Climate and Landscape
The month of August is known for being windy and this month it started early and continued throughout the month.
At one stage the temperature dropped to almost freezing for a few days around the 10th of August. Several hundred kilometres to the south of the Delta, in South Africa, they received snow and with the north wind we felt its effects for a few days with the temperature in the morning being in single digits.
As the inundation has come to an end the channels have dried up quickly and the floodplains are left with just puddles of water. Now we are waiting for the summer rains to fill up the channels again.
There was good game viewing throughout the month, with a highlight being a leopard seen walking through the Jao floodplain.
Lappet-faced vultures were seen feeding on a carcass abandoned by the local pride of lions.

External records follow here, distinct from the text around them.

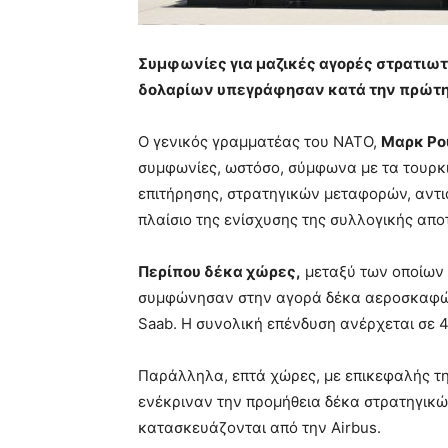
Συμφωνίες για μαζικές αγορές στρατιωτι
δολαρίων υπεγράφησαν κατά την πρώτη 
Ο γενικός γραμματέας του ΝΑΤΟ,
Μαρκ Ρο
συμφωνίες, ωστόσο, σύμφωνα με τα τουρκ
επιτήρησης, στρατηγικών μεταφορών, αντ
πλαίσιο της ενίσχυσης της συλλογικής απο
Περίπου δέκα χώρες,
μεταξύ των οποίων η
συμφώνησαν στην αγορά δέκα αεροσκαφών 
Saab. Η συνολική επένδυση ανέρχεται σε 4,
Παράλληλα, επτά χώρες, με επικεφαλής τη
ενέκριναν την προμήθεια δέκα στρατηγι
κατασκευάζονται από την Airbus.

A rarely-seen cheetah put in an appearance on a couple of occasions. There was one sighting that stood out for guests: the cheetah took down a red lechwe, but after a short struggle attempting to suffocate the lechwe she realised the lions were not too far off and she clearly feared that they would chase her off, so for safety’s sake she decided to abandon the carcass.
A pack of wild dogs was found on Hunda Island, a sure sign of the water levels dropping throughout the Delta.
Big herds of elephant were seen moving to areas where the food is more abundant and there is less competition.
Our Hunda Island activities were a consistent success and lion, leopard, big herds of buffalo and many impala and red lechwe were seen and enjoyed.
Birds and Birding
We had numerous interesting bird sightings, especially after the African skimmers made their appearance in the floodplains. Great sightings of rosy-throated longclaws were recorded in the floodplains while the Pel’s fishing-owl’s deep hoot was often heard at night around camp.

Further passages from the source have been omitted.